[REQUIRED WORK]:
Please report every line in the entries that contains the string "IWIS".

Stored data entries
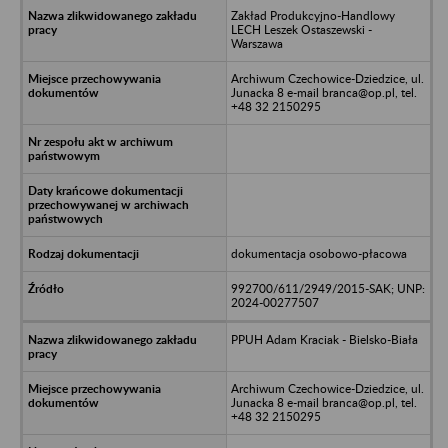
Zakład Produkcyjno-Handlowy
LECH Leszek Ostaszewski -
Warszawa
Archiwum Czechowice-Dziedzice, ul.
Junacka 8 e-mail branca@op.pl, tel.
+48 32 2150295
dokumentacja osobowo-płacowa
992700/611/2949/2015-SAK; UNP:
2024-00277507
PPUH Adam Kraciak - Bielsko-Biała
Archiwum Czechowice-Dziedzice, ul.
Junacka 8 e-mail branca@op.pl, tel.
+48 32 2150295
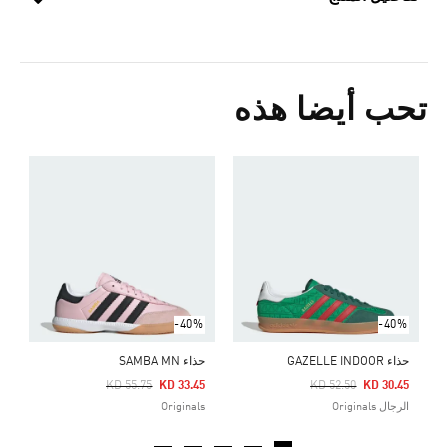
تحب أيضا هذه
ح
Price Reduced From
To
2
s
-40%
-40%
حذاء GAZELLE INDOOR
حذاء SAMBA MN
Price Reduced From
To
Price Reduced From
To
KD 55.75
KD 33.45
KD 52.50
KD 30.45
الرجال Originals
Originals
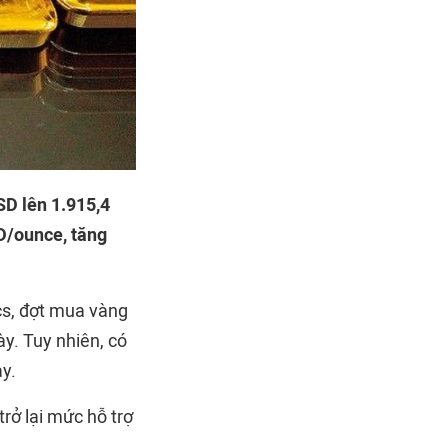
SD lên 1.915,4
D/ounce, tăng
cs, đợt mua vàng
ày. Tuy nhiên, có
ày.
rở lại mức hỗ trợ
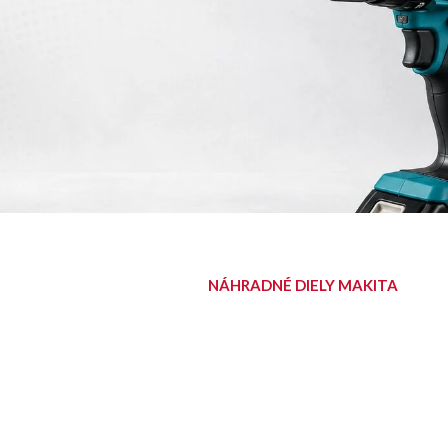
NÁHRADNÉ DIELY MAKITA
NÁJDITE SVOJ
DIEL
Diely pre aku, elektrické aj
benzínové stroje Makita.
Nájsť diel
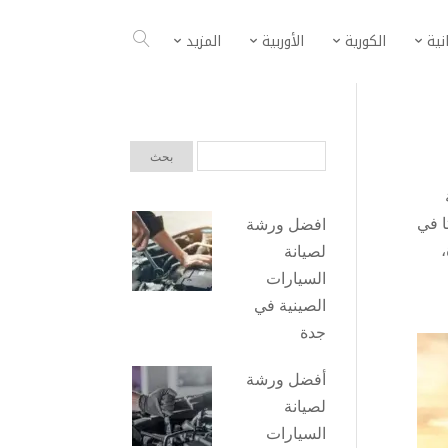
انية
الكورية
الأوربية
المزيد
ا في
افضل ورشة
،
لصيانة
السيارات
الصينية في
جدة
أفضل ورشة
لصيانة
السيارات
...
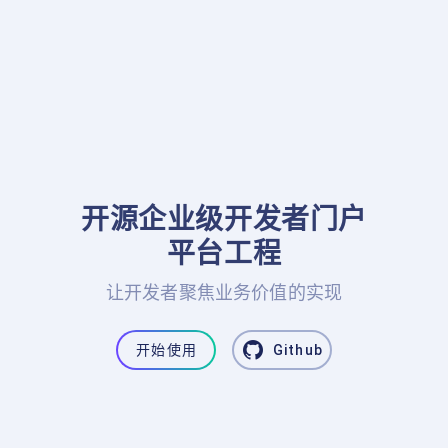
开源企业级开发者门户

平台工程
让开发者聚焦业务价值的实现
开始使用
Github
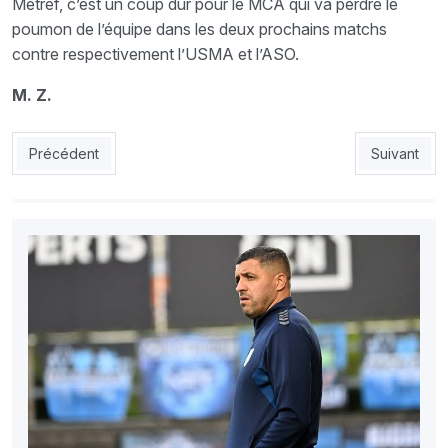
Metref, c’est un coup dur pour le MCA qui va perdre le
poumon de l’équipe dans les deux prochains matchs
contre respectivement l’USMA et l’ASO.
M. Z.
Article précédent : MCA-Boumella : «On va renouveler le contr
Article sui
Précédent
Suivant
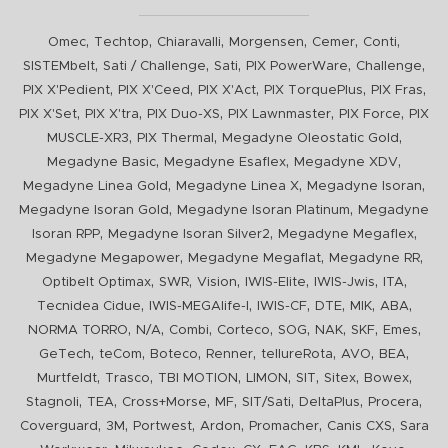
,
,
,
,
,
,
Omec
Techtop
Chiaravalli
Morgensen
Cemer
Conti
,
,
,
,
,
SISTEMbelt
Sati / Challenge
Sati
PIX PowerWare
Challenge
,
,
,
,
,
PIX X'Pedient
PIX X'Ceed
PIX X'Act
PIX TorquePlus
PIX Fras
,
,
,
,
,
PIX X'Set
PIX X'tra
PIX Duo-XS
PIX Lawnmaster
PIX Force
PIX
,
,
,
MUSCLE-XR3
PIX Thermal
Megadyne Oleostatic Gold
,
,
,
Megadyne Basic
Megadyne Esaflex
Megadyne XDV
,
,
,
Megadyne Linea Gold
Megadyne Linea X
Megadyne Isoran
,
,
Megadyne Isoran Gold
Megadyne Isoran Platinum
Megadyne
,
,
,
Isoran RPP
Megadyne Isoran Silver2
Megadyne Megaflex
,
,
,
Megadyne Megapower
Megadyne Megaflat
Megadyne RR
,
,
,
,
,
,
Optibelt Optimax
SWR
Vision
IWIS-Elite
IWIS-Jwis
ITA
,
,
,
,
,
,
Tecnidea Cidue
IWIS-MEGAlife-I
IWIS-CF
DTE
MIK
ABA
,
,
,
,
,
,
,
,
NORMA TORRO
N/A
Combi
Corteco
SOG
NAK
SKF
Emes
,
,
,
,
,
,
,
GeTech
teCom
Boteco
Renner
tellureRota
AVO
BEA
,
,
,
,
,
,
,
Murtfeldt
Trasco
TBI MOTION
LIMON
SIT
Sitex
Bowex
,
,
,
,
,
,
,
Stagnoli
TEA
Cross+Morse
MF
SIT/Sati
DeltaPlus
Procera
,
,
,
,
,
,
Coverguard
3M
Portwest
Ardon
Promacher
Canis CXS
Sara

[RESPONSE BELOW]:
IWIS-Elite
IWIS-Jwis
IWIS-MEGAlife-I
IWIS-CF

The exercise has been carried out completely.